Debrecen Travel Guide

Photo by Asmodeus on Pixabay // CC0

Introduction

Debrecen is an off-the-beaten-track Central European treasure just waiting to be discovered. Its churches make this place historically significant, but its many parks steal the show. In this guide, we’ll fill you in on the many things to see, do, and eat in Debrecen.

Top Attractions

Debrecen is a centre of Protestantism in Hungary. As such, make the Reformed Great Church of Debrecen your first stop. As the largest Protestant church in Hungary, locals refer to it as the “Calvinist Rome”.

Hyperbole aside, this massive structure offers much to intrepid travellers. Prior to its construction in the 19th century, three other churches preceded it. Shortly after its completion in the mid-19th-century, Lajos Kossuth read Hungary’s Declaration of Independence from Austria from its steps. Today, this Neoclassical masterpiece is worth visiting for its looks as well as its history.

After that, learn about the history of Hungary by visiting the Museum of the Reformed College of Debrecen. Open since the mid-16th-century, local historians say this college played an integral role in the rise of the Hungarian nation. In its exhibits, you’ll learn about the school and its role in shaping this country.

In this attraction, you’ll also find religious art and information on the spread of Calvinism in Hungary. Before entering, note that the captions in this place are entirely in Hungarian. An English pamphlet is available at the reception, but take Google Translate or a Hungarian friend as a backup.

If you’re in the mood for another museum, take in the Deri Museum next. In this institution, you’ll find ancient artifacts from Hungary and around the world. On top of that, you’ll get to check out local art and folklore items.

Before moving on from Debrecen, set aside an entire day to explore Hortobágyi National Park. This conservation area protects semi-natural grasslands that form part of a vast steppe that stretches across Central and Eastern Europe.

At night, this sparsely-populated region is perfect for stargazing. Because of this, authorities recognize part of this park as a dark sky preserve.

Other Attractions

If you love sports and want to blend in with the locals while in Debrecen, attend a football match at Nagyerdei Stadion. Typically, this sports stadium is the home field for the Debreceni Vasutas Sport Club. However, as the third-largest football stadium in Hungary, it also hosts international matches as well.

Here, the lower costs of Central Europe play in your favour. At this stadium, a VIP ticket costs less than a normal ticket in Western Europe. By spending the same as home, you’ll gain access to more room, better food, and superior sightlines.

If you’re travelling as a family through Hungary, visit the Debrecen Zoo and Amusement Park. Located in the Great Forest outside of Debrecen City, this park stretches over 17 hectares and is home to 900 animals from 170 species.

From pandas to giraffes, there’s plenty here to pique the interest of your children. Afterwards, an attached amusement park will continue the fun. By day end, rides like carousels and roller coasters will do a good job of tiring out your kids.

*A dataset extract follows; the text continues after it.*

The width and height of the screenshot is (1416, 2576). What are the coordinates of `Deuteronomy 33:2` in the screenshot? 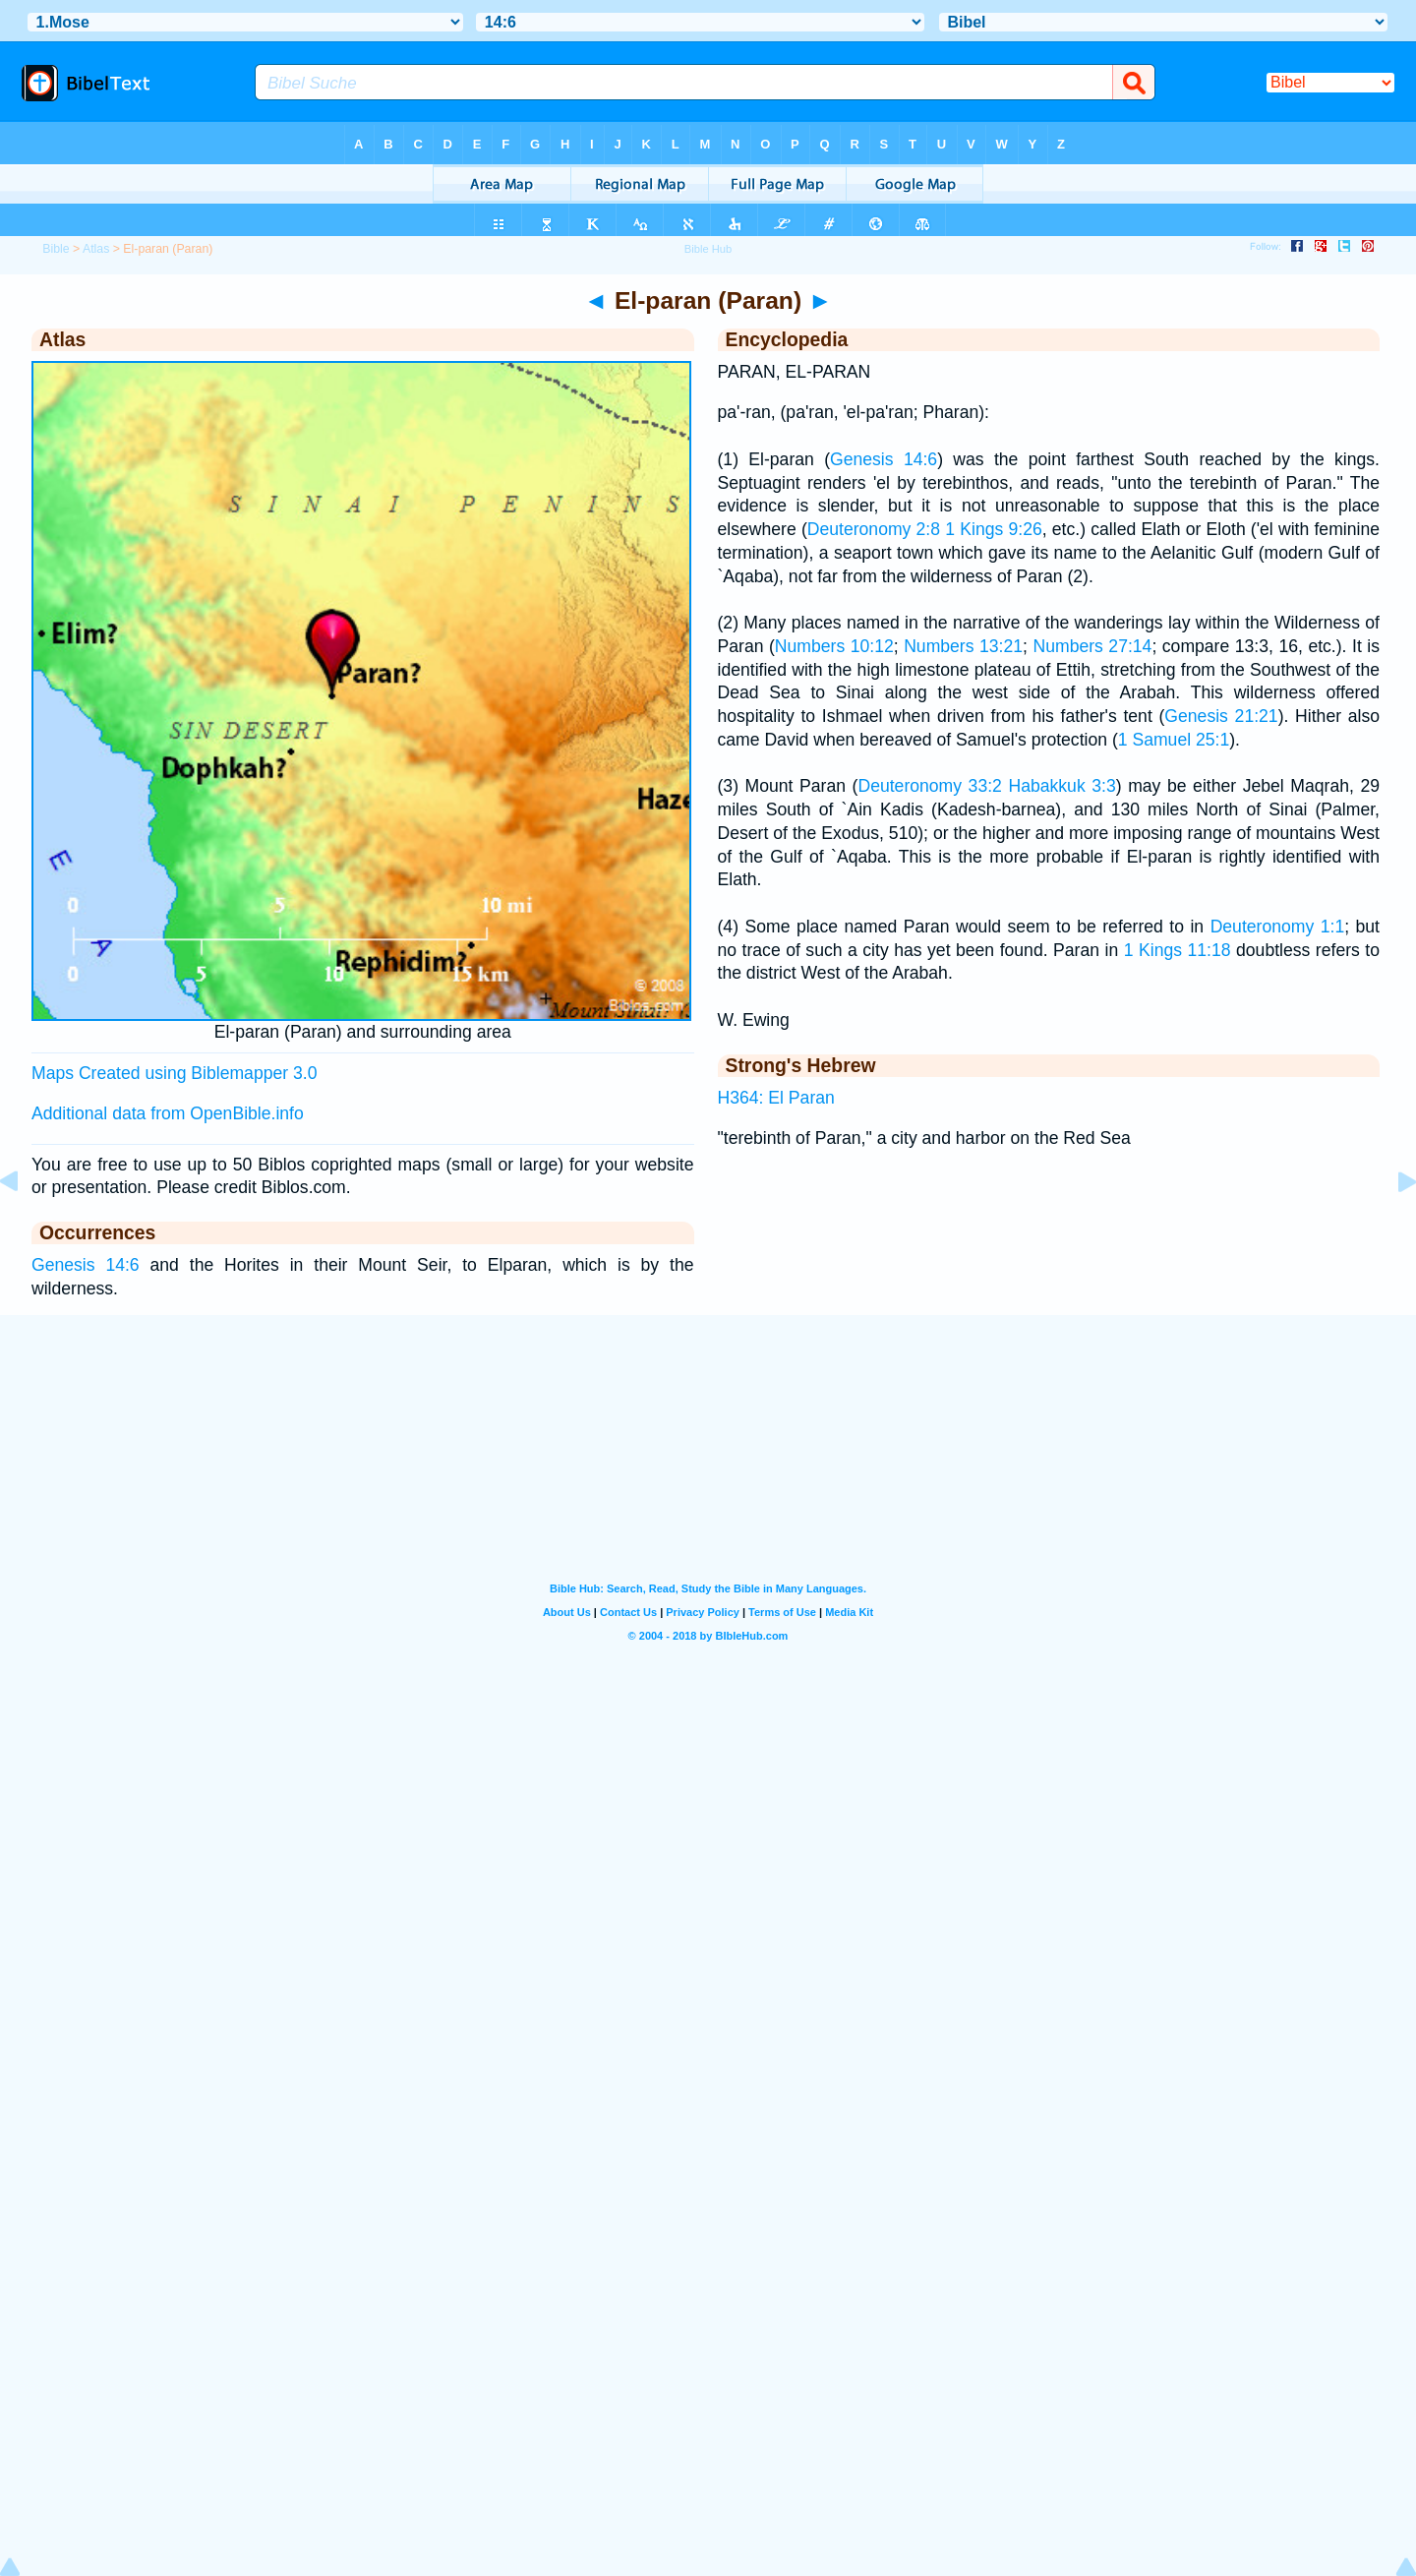 It's located at (929, 786).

Up for round two? The next day, take your little ones to Kerekerdő Adventure Park. Here, you’ll find rides and attraction suited to children of all ages. From paddleboats to rope courses, set your brood loose while you recoup your sanity.

Admission to this park is 1,500 HUF per person or roughly 4.50 EUR. At this rate, you’ll achieve the rarely-attained goal of having fun and saving money while on vacation.

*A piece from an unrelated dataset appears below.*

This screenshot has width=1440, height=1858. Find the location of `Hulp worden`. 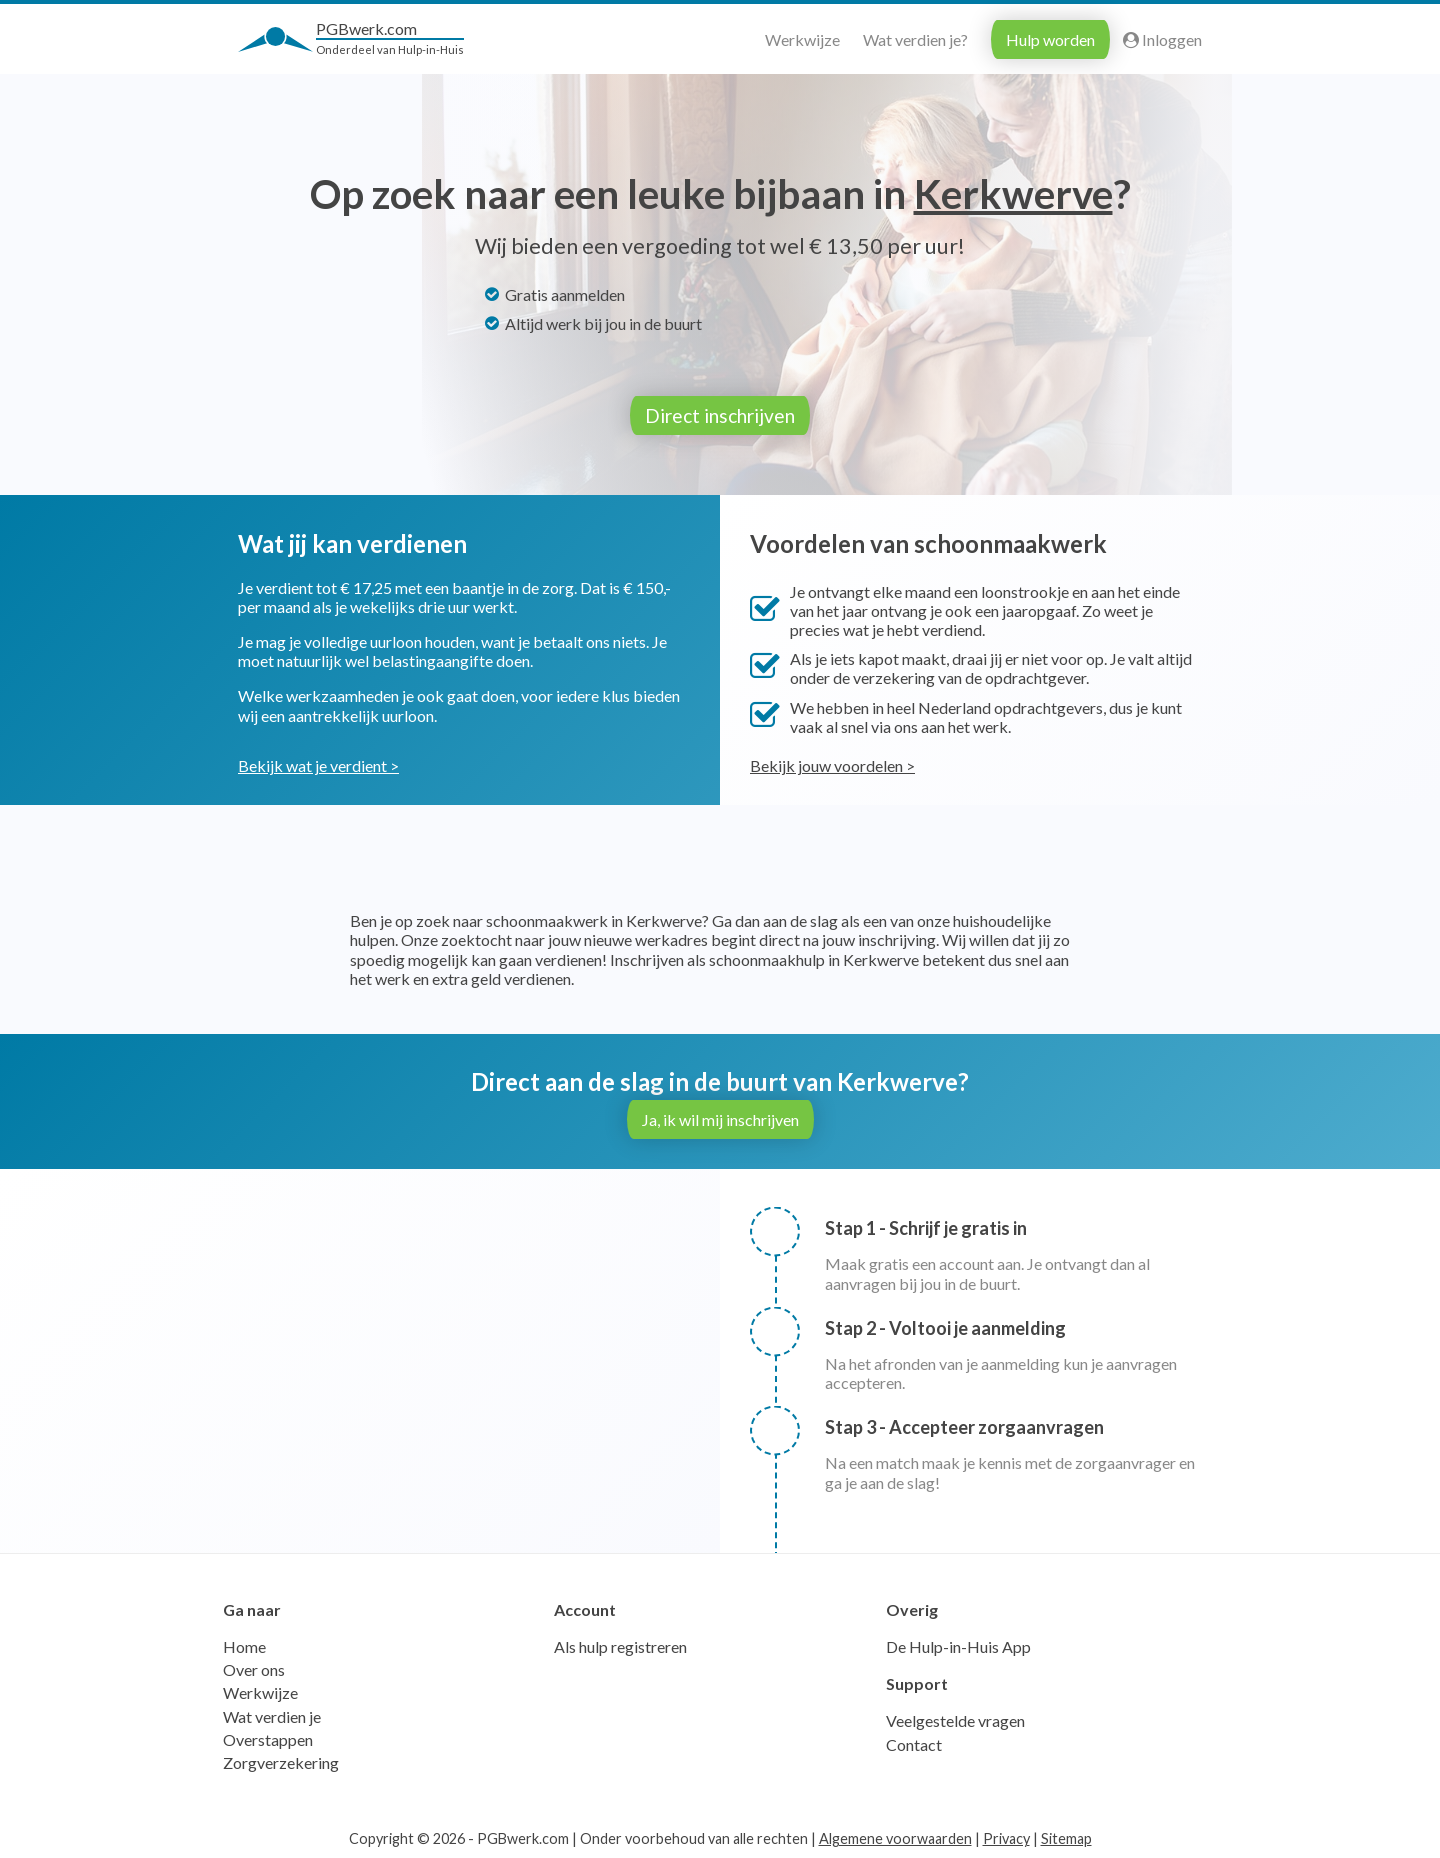 Hulp worden is located at coordinates (1050, 39).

During your time in Debrecen, take a minute to catch your breath in Nagyerdei Park. Also known as the Great Forest, locals call it the lungs of Debrecen. Get in a stroll on its nice walking trails, or simply watch the world go by.

What To Eat

As you sightsee around Debrecen, you are bound to work up an appetite. Around midday, find a street stall and order a Debreceni Kolbász. This sausage consists of ground pork seasoned with paprika, marjoram, garlic, and pepper. Some cooks also smoke this sausage – if you get one, consider it a treat.

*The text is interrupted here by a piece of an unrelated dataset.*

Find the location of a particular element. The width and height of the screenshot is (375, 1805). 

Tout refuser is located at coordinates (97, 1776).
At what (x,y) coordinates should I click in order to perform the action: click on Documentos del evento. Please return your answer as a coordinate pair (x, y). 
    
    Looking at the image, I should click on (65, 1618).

Virtually every traditional Hungarian restaurant offers Gulyás on their menu. Also known as Goulash, this world-famous stew combines shredded beef simmered for hours in a paprika-seasoned broth. Accompanied by vegetables such as peppers, onions, and potatoes, you’ll return to this dish repeatedly while in Hungary.

End your day on a sweet note by having Krémes. This square combines puff pastry with custard in a fashion that we can only describe as heavenly. Often finished with powdered sugar, you will struggle to not order seconds.